Ve ne potrei raccontare diverse ma voi lo leggerete ed io non voglio togliervi questo piacere. A me è piaciuta molto, tra le altre, quella in cui parla delle acciughe marinate. Questo racconto è legato ad un ricordo che l’autrice ha di una gita in barca all’Argentario. Voglio leggervi una frase perché credo che semplifichi molto bene quello che voglio dirvi sull’insieme dei racconti. Lei ha portato queste acciughe marinate per il piacere degli amici, preparate, potete immaginare, con grande pazienza, spinate tutte, osservando tutte le dosi corrette per metterle sott’olio come si conviene. In mezzo al profumo e al sapore del pesce, ad un certo punto dalla barca si avvistano dei delfini che lei a prima vista non riconosce e quindi ha come un urlo quando vede che sono lì e seguono la barca. L’amica che l’ha invitata le parla della bellezza di questi animali e lei ad un certo punto fa una riflessione su se stessa e sulla vita: “Troppo seria. Troppo impegnata nelle vicende di tutti i giorni. E’ ora di ritrovare la leggerezza seguendo il lungo fischio di richiamo come quello che la mia amica Letizia ha rivolto ai delfini che ci hanno seguito per un lungo tratto regalandoci uno spettacolo davvero straordinario ed interessante”.
Ecco questa è un po’ la filosofia del libro di Lorena Fiorini. Tutti siamo assolutamente d’accordo che il cibo sia un elemento culturale, il passaggio dal crudo al cotto è un momento culturale, sappiamo quali valori prendiamo dal cibo, il più semplice, quello consolatorio. Tutti noi, o molti di noi, in un momento di tristezza o di stanchezza facciamo ricorso al cibo, sia a quello salato che a quello dolce. Nelle cerimonie religiose, lo sappiamo, c’era un momento conviviale. Era iol momento dell’unione tra l’umano e il divino – anche prima del profondo significato cristiano – era un momento particolare di condivisione non solo del cibo ma anche delle energie, per cercare in questo modo di superare un momento difficile.

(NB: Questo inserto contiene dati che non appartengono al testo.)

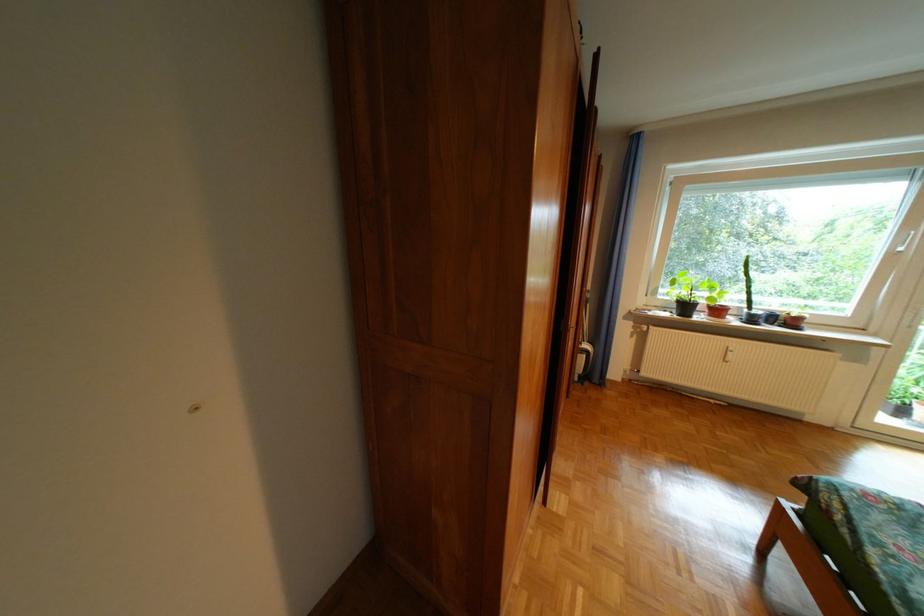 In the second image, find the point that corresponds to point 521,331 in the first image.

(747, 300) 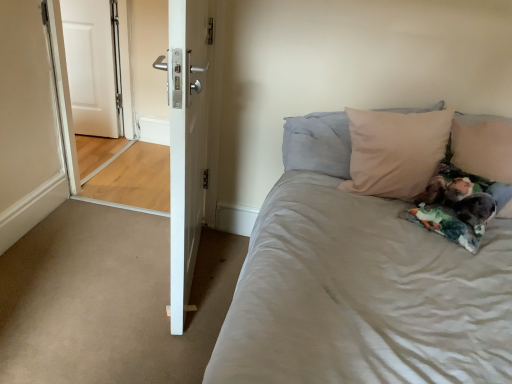 Question: Can you confirm if beige fabric pillow at upper right, the 1th pillow from the right, is shorter than white glossy door at center, the first door when ordered from right to left?

Choices:
 (A) yes
 (B) no

Answer: (A)

Question: Can you confirm if beige fabric pillow at upper right, the 1th pillow from the right, is positioned to the right of white glossy door at center, the first door when ordered from right to left?

Choices:
 (A) no
 (B) yes

Answer: (B)

Question: Considering the relative sizes of beige fabric pillow at upper right, the second pillow when ordered from left to right, and white glossy door at center, positioned as the 1th door in front-to-back order, in the image provided, is beige fabric pillow at upper right, the second pillow when ordered from left to right, wider than white glossy door at center, positioned as the 1th door in front-to-back order,?

Choices:
 (A) yes
 (B) no

Answer: (A)

Question: Is beige fabric pillow at upper right, the 1th pillow from the right, not near white glossy door at center, the first door when ordered from right to left?

Choices:
 (A) no
 (B) yes

Answer: (B)

Question: Is beige fabric pillow at upper right, the 1th pillow from the right, to the left of white glossy door at center, positioned as the 1th door in front-to-back order, from the viewer's perspective?

Choices:
 (A) yes
 (B) no

Answer: (B)

Question: Considering the positions of beige fabric pillow at upper right, which is the 1th pillow in left-to-right order, and white matte door at left, marked as the first door in a left-to-right arrangement, in the image, is beige fabric pillow at upper right, which is the 1th pillow in left-to-right order, taller or shorter than white matte door at left, marked as the first door in a left-to-right arrangement,?

Choices:
 (A) tall
 (B) short

Answer: (B)

Question: In terms of width, does beige fabric pillow at upper right, which is the 1th pillow in left-to-right order, look wider or thinner when compared to white matte door at left, which ranks as the 1th door in back-to-front order?

Choices:
 (A) wide
 (B) thin

Answer: (A)

Question: Considering their positions, is beige fabric pillow at upper right, placed as the second pillow when sorted from right to left, located in front of or behind white matte door at left, the second door when ordered from front to back?

Choices:
 (A) behind
 (B) front

Answer: (B)

Question: From the image's perspective, is beige fabric pillow at upper right, placed as the second pillow when sorted from right to left, located above or below white matte door at left, which ranks as the 1th door in back-to-front order?

Choices:
 (A) below
 (B) above

Answer: (A)

Question: Looking at their shapes, would you say beige fabric pillow at upper right, the 1th pillow from the right, is wider or thinner than white glossy door at left?

Choices:
 (A) thin
 (B) wide

Answer: (B)

Question: Considering the relative positions of beige fabric pillow at upper right, the second pillow when ordered from left to right, and white glossy door at left in the image provided, is beige fabric pillow at upper right, the second pillow when ordered from left to right, to the left or to the right of white glossy door at left?

Choices:
 (A) right
 (B) left

Answer: (A)

Question: From the image's perspective, is beige fabric pillow at upper right, the 1th pillow from the right, positioned above or below white glossy door at left?

Choices:
 (A) above
 (B) below

Answer: (B)

Question: From their relative heights in the image, would you say beige fabric pillow at upper right, the 1th pillow from the right, is taller or shorter than white glossy door at left?

Choices:
 (A) short
 (B) tall

Answer: (A)

Question: Is white glossy door at center, the 2th door from the left, taller or shorter than white matte door at left, marked as the first door in a left-to-right arrangement?

Choices:
 (A) tall
 (B) short

Answer: (A)

Question: Is white glossy door at center, the 2th door from the left, bigger or smaller than white matte door at left, the 2th door in the right-to-left sequence?

Choices:
 (A) small
 (B) big

Answer: (B) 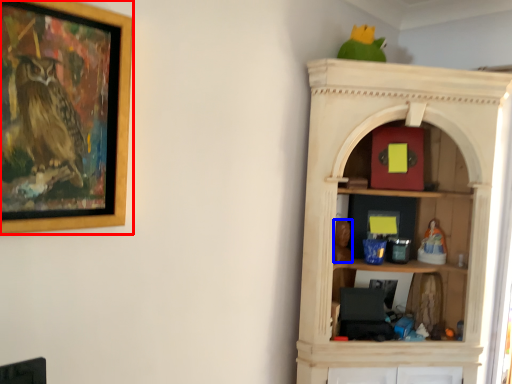 Question: Among these objects, which one is farthest to the camera, picture frame (highlighted by a red box) or toy (highlighted by a blue box)?

Choices:
 (A) picture frame
 (B) toy

Answer: (B) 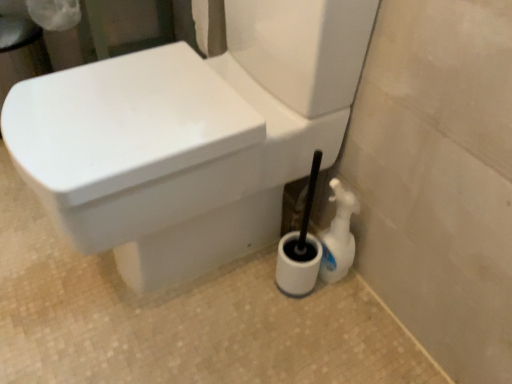 What do you see at coordinates (191, 136) in the screenshot?
I see `white glossy toilet at center` at bounding box center [191, 136].

Locate an element on the screen. The height and width of the screenshot is (384, 512). white glossy toilet at center is located at coordinates (191, 136).

Image resolution: width=512 pixels, height=384 pixels. I want to click on white plastic spray bottle at lower right, so click(x=338, y=235).

Image resolution: width=512 pixels, height=384 pixels. Describe the element at coordinates (338, 235) in the screenshot. I see `white plastic spray bottle at lower right` at that location.

Find the location of a particular element. white glossy toilet at center is located at coordinates (191, 136).

Considering the positions of objects white glossy toilet at center and white plastic spray bottle at lower right in the image provided, who is more to the right, white glossy toilet at center or white plastic spray bottle at lower right?

From the viewer's perspective, white plastic spray bottle at lower right appears more on the right side.

Which object is further away from the camera, white glossy toilet at center or white plastic spray bottle at lower right?

white plastic spray bottle at lower right is further from the camera.

Is point (248, 26) closer to viewer compared to point (325, 232)?

Yes, point (248, 26) is in front of point (325, 232).

From the image's perspective, which one is positioned lower, white glossy toilet at center or white plastic spray bottle at lower right?

white plastic spray bottle at lower right appears lower in the image.

From a real-world perspective, is white glossy toilet at center located beneath white plastic spray bottle at lower right?

No, from a real-world perspective, white glossy toilet at center is not beneath white plastic spray bottle at lower right.

Considering the sizes of white glossy toilet at center and white plastic spray bottle at lower right in the image, is white glossy toilet at center wider or thinner than white plastic spray bottle at lower right?

In the image, white glossy toilet at center appears to be wider than white plastic spray bottle at lower right.

Considering the sizes of white glossy toilet at center and white plastic spray bottle at lower right in the image, is white glossy toilet at center taller or shorter than white plastic spray bottle at lower right?

Clearly, white glossy toilet at center is taller compared to white plastic spray bottle at lower right.

Based on the photo, looking at the image, does white glossy toilet at center seem bigger or smaller compared to white plastic spray bottle at lower right?

Considering their sizes, white glossy toilet at center takes up more space than white plastic spray bottle at lower right.

Is white plastic spray bottle at lower right inside white glossy toilet at center?

No, white plastic spray bottle at lower right is not inside white glossy toilet at center.

Is white glossy toilet at center not near white plastic spray bottle at lower right?

No, white glossy toilet at center is in close proximity to white plastic spray bottle at lower right.

Could you tell me if white glossy toilet at center is facing white plastic spray bottle at lower right?

No, white glossy toilet at center is not aimed at white plastic spray bottle at lower right.

Looking at this image, can you tell me how much white glossy toilet at center and white plastic spray bottle at lower right differ in facing direction?

They differ by 0.31 degrees in their facing directions.

In the image, there is a white glossy toilet at center. In order to click on cleaning product below it (from the image's perspective) in this screenshot , I will do `click(338, 235)`.

Is white plastic spray bottle at lower right at the left side of white glossy toilet at center?

Incorrect, white plastic spray bottle at lower right is not on the left side of white glossy toilet at center.

Which object is closer to the camera, white plastic spray bottle at lower right or white glossy toilet at center?

white glossy toilet at center is closer to the camera.

Is point (321, 261) positioned after point (254, 66)?

Yes, point (321, 261) is behind point (254, 66).

From the image's perspective, would you say white plastic spray bottle at lower right is positioned over white glossy toilet at center?

No, from the image's perspective, white plastic spray bottle at lower right is not on top of white glossy toilet at center.

From a real-world perspective, is white plastic spray bottle at lower right over white glossy toilet at center?

No, from a real-world perspective, white plastic spray bottle at lower right is not on top of white glossy toilet at center.

Which object is thinner, white plastic spray bottle at lower right or white glossy toilet at center?

Thinner between the two is white plastic spray bottle at lower right.

Can you confirm if white plastic spray bottle at lower right is shorter than white glossy toilet at center?

Indeed, white plastic spray bottle at lower right has a lesser height compared to white glossy toilet at center.

Looking at the image, does white plastic spray bottle at lower right seem bigger or smaller compared to white glossy toilet at center?

white plastic spray bottle at lower right is smaller than white glossy toilet at center.

Is white plastic spray bottle at lower right inside or outside of white glossy toilet at center?

white plastic spray bottle at lower right is not inside white glossy toilet at center, it's outside.

Are white plastic spray bottle at lower right and white glossy toilet at center making contact?

No, white plastic spray bottle at lower right is not making contact with white glossy toilet at center.

Is white plastic spray bottle at lower right aimed at white glossy toilet at center?

No, white plastic spray bottle at lower right is not turned towards white glossy toilet at center.

What's the angular difference between white plastic spray bottle at lower right and white glossy toilet at center's facing directions?

They differ by 0.31 degrees in their facing directions.

This screenshot has width=512, height=384. Find the location of `toilet on the left of white plastic spray bottle at lower right`. toilet on the left of white plastic spray bottle at lower right is located at coordinates (191, 136).

Find the location of `cleaning product below the white glossy toilet at center (from a real-world perspective)`. cleaning product below the white glossy toilet at center (from a real-world perspective) is located at coordinates (338, 235).

The image size is (512, 384). What are the coordinates of `cleaning product on the right of the white glossy toilet at center` in the screenshot? It's located at (338, 235).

Vorrei suggerirvi nella lettura di questi racconti, tutti molto piacevoli e godibili, di non fermarvi alla superficie perché – similmente al Piccolo Principe – tra le righe c’è molto di invisibile agli occhi, ma di visibile al cuore. Qui poi abbiamo il valore aggiunto dell’olio che lega quale filo magico questa bellissima regione alle sue vicende storiche, ma lega anche la vita di Lorena a questi racconti di cui ha voluto farci partecipi. Le vicende quotidiane che danno vita al piccolo volume, in qualche maniera, nascondono un messaggio per tutti noi. Almeno ogni tanto, per ritrovare il nostro equilibrio, è necessario distaccarci dalla vita frenetica di tutti i giorni, far emergere il fanciullo che c’è in noi, togliergli ogni aggiunta superflua, riportarlo alla quiete delle sue origini, alla madre terra.
Ecco questo può essere un piccolo aiuto.